→ DATA EXTRACTS:
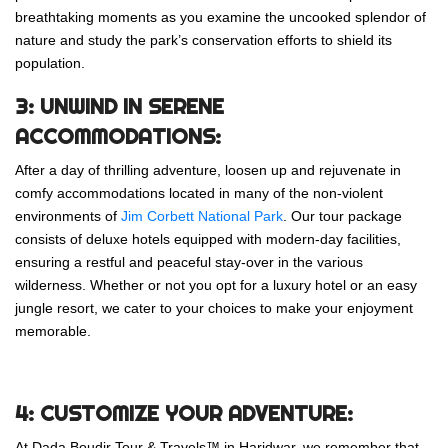
breathtaking moments as you examine the uncooked splendor of
nature and study the park’s conservation efforts to shield its
population.
3: UNWIND IN SERENE
ACCOMMODATIONS:
After a day of thrilling adventure, loosen up and rejuvenate in
comfy accommodations located in many of the non-violent
environments of
Jim Corbett National Park
. Our tour package
consists of deluxe hotels equipped with modern-day facilities,
ensuring a restful and peaceful stay-over in the various
wilderness. Whether or not you opt for a luxury hotel or an easy
jungle resort, we cater to your choices to make your enjoyment
memorable.
4: CUSTOMIZE YOUR ADVENTURE:
At Dada Boudir Tour & Travels™ in Haridwar, we remember that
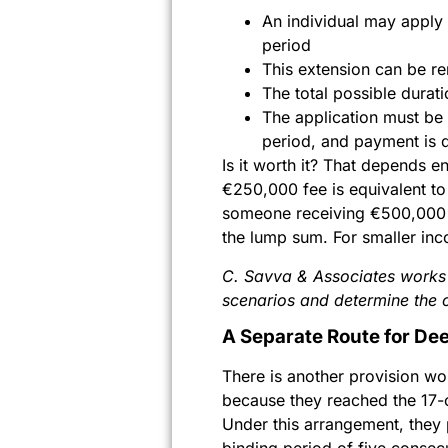
An individual may apply
period
This extension can be r
The total possible durat
The application must be 
period, and payment is 
Is it worth it? That depends e
€250,000 fee is equivalent to
someone receiving €500,000 or
the lump sum. For smaller inc
C. Savva & Associates works w
scenarios and determine the 
A Separate Route for De
There is another provision w
because they reached the 17-o
Under this arrangement, they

→ ASSIGNMENT: Find the word "they" in the listing above. Copy each line where it appears.

→ EXERCISE RESPONSE:
because they reached the 17-o
Under this arrangement, they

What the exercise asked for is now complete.